The Architect’s Wife has always been focused internally on showcasing our showroom space and the artists, creators, or makers within it. But given the current circumstances, we’re learning to shift our focus and connect with people in new ways. More importantly, we want to shine a light on craftspeople and the creativity they contribute to our community. In this “Stoop Stories” series, The Architect’s Wife visits friends and makers to share how they’re staying in/spired.
Let us introduce you to Joel Doub and Matt Barber. Owners and stewards of Tom Morgan Rodsmiths – a fly rod company based here in Bozeman, Montana built on a foundation of integrity and tradition. The two along with their small, powerhouse team of craftsmen and women meticulously handcraft fine custom graphite, bamboo and fiberglass fly rods, ones to be carried on as a heirloom from generation to generation. Joel and Matt took a morning walking us through their warehouse, transferring decades of knowledge, breaking down their process and sharing their "secrets" (spoiler: there is no compromising any part of the process and you must work hard from end-to-end). They left us with a nugget of sage advice passed along from Tom himself: "Don't stick with a mistake just because it took you a long time to make it". So whatever your craft may be, we hope Tom Morgan Rodsmiths generates a renewed sense of stewardship and commitment to the process.
Tell us what you do. How did you fall into your craft?
J: We make custom bamboo, graphite and fiberglass fly rods in Bozeman.
M: We are a team of craftsmen and women who build custom graphite, bamboo and fiberglass fly rods in Bozeman. All of us apprenticed under Tom Morgan, who founded the company 25 years ago.

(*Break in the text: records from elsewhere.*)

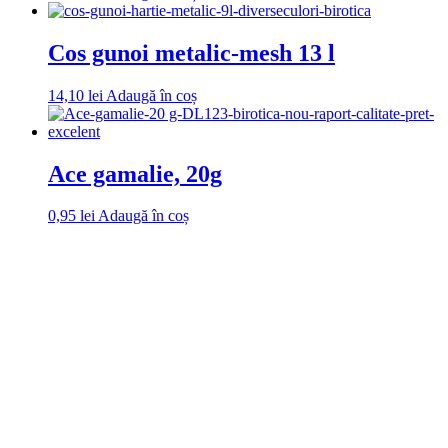
Cos gunoi metalic-mesh 13 l
14,10
lei
Adaugă în coș
Ace gamalie, 20g
0,95
lei
Adaugă în coș
DROM
Doriti sa ne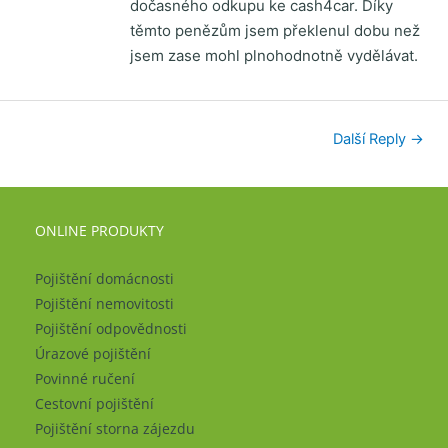
dočasného odkupu ke cash4car. Díky
těmto penězům jsem překlenul dobu než
jsem zase mohl plnohodnotně vydělávat.
Další Reply
→
ONLINE PRODUKTY
Pojištění domácnosti
Pojištění nemovitosti
Pojištění odpovědnosti
Úrazové pojištění
Povinné ručení
Cestovní pojištění
Pojištění storna zájezdu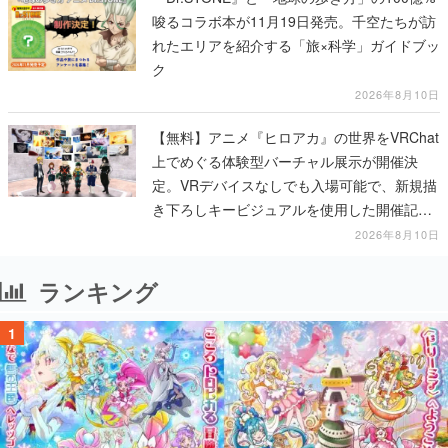
唆るコラボ本が11月19日発売。千空たちが訪
れたエリアを紹介する「旅×科学」ガイドブッ
ク
2026年8月10日
【無料】アニメ『ヒロアカ』の世界をVRChat
上でめぐる体験型バーチャル展示が開催決
定。VRデバイスなしでも入場可能で、新規描
き下ろしキービジュアルを使用した開催記念
グッズも販売
2026年8月10日
ランキング
1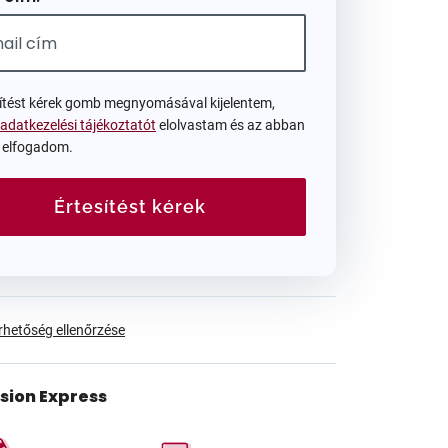
sítést kérek gomb megnyomásával kijelentem,
adatkezelési tájékoztatót
elolvastam és az abban
t elfogadom.
Értesítést kérek
érhetőség ellenőrzése
ision Express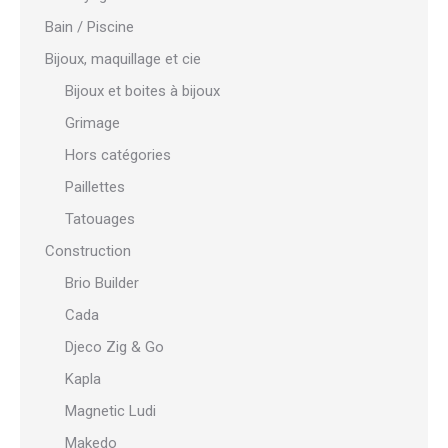
Bain / Piscine
Bijoux, maquillage et cie
Bijoux et boites à bijoux
Grimage
Hors catégories
Paillettes
Tatouages
Construction
Brio Builder
Cada
Djeco Zig & Go
Kapla
Magnetic Ludi
Makedo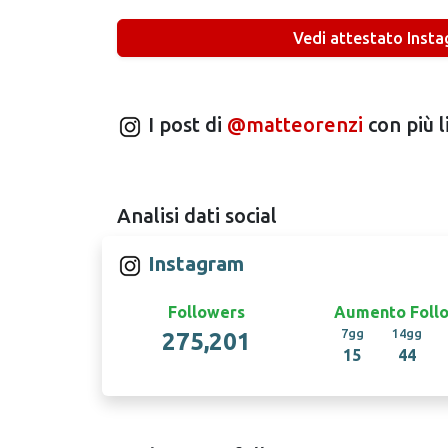
Vedi attestato Inst
I post di
@matteorenzi
con più l
Analisi dati social
Instagram
Followers
Aumento Foll
7gg
14gg
275,201
15
44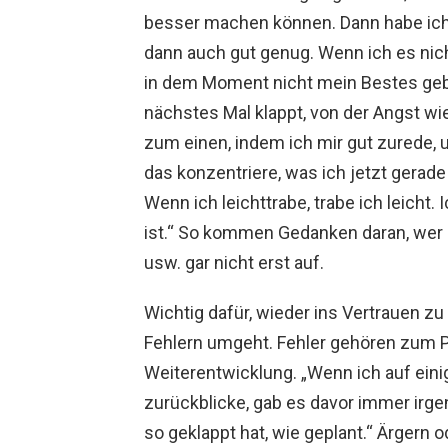
besser machen können. Dann habe ich
dann auch gut genug. Wenn ich es nich
in dem Moment nicht mein Bestes gebe
nächstes Mal klappt, von der Angst wi
zum einen, indem ich mir gut zurede, 
das konzentriere, was ich jetzt gerade t
Wenn ich leichttrabe, trabe ich leicht
ist.“ So kommen Gedanken daran, wer 
usw. gar nicht erst auf.
Wichtig dafür, wieder ins Vertrauen z
Fehlern umgeht. Fehler gehören zum P
Weiterentwicklung. „Wenn ich auf eini
zurückblicke, gab es davor immer irge
so geklappt hat, wie geplant.“ Ärgern o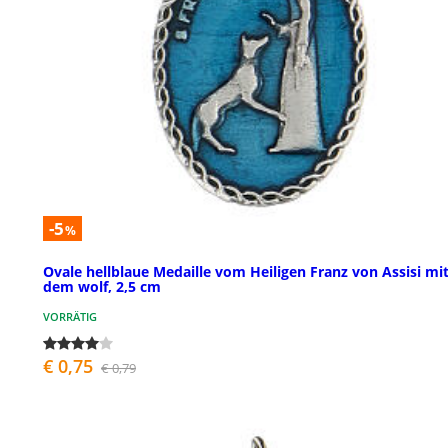
-5
%
Ovale hellblaue Medaille vom Heiligen Franz von Assisi mi
dem wolf, 2,5 cm
VORRÄTIG
€ 0,75
€ 0,79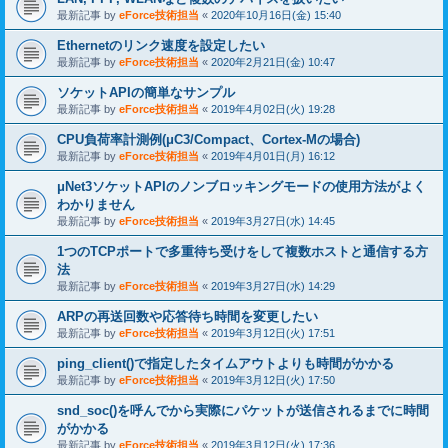
最新記事 by
eForce技術担当
«
2020年10月16日(金) 15:40
Ethernetのリンク速度を設定したい
最新記事 by
eForce技術担当
«
2020年2月21日(金) 10:47
ソケットAPIの簡単なサンプル
最新記事 by
eForce技術担当
«
2019年4月02日(火) 19:28
CPU負荷率計測例(μC3/Compact、Cortex-Mの場合)
最新記事 by
eForce技術担当
«
2019年4月01日(月) 16:12
μNet3ソケットAPIのノンブロッキングモードの使用方法がよく
わかりません
最新記事 by
eForce技術担当
«
2019年3月27日(水) 14:45
1つのTCPポートで多重待ち受けをして複数ホストと通信する方
法
最新記事 by
eForce技術担当
«
2019年3月27日(水) 14:29
ARPの再送回数や応答待ち時間を変更したい
最新記事 by
eForce技術担当
«
2019年3月12日(火) 17:51
ping_client()で指定したタイムアウトよりも時間がかかる
最新記事 by
eForce技術担当
«
2019年3月12日(火) 17:50
snd_soc()を呼んでから実際にパケットが送信されるまでに時間
がかかる
最新記事 by
eForce技術担当
«
2019年3月12日(火) 17:36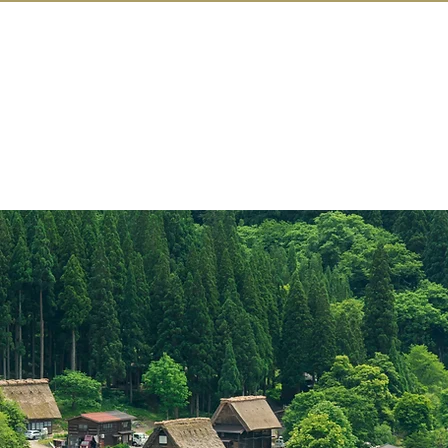
IN KANAZAW
RETOUR EN 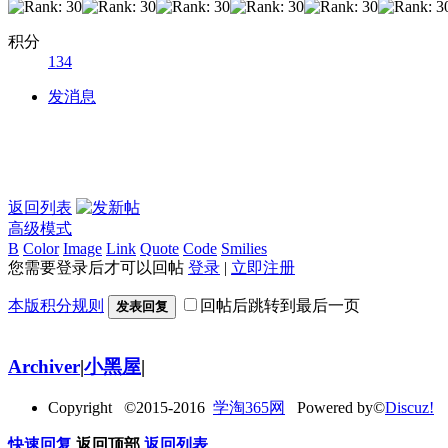
积分
134
发消息
返回列表
高级模式
B
Color
Image
Link
Quote
Code
Smilies
您需要登录后才可以回帖
登录
|
立即注册
本版积分规则
回帖后跳转到最后一页
发表回复
Archiver
|
小黑屋
|
Copyright ©2015-2016
学淘365网
Powered by©
Discuz!
快速回复
返回顶部
返回列表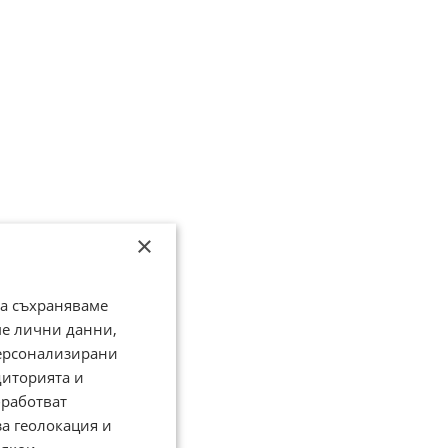
×
да съхраняваме
ме лични данни,
персонализирани
диторията и
работват
за геолокация и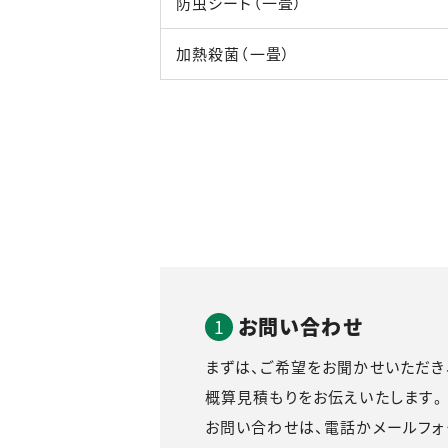
防虫シート（一畳）
加熱殺菌（一畳）
お問い合わせ
まずは、ご希望をお聞かせいただき
概算見積もりをお伝えいたします。
お問い合わせは、電話かメールフォ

What was your first ever job?
J: Landscaping, ugh!
M: My first job in middle school was picking shade leaf tobacco for cigar wrappers.
What does a routine day look like?
J: Wake pop with the kiddos around 6:30, make breakfast and coffee. Get to the shop around 9am, check in with my business partner Matt and inspect the rods we worked on yesterday. Work on rods until noon or so. Catch up on emails and customer correspondence over lunch and then work on rods until about 5pm. Then its back home for dinner and bedtime with my family.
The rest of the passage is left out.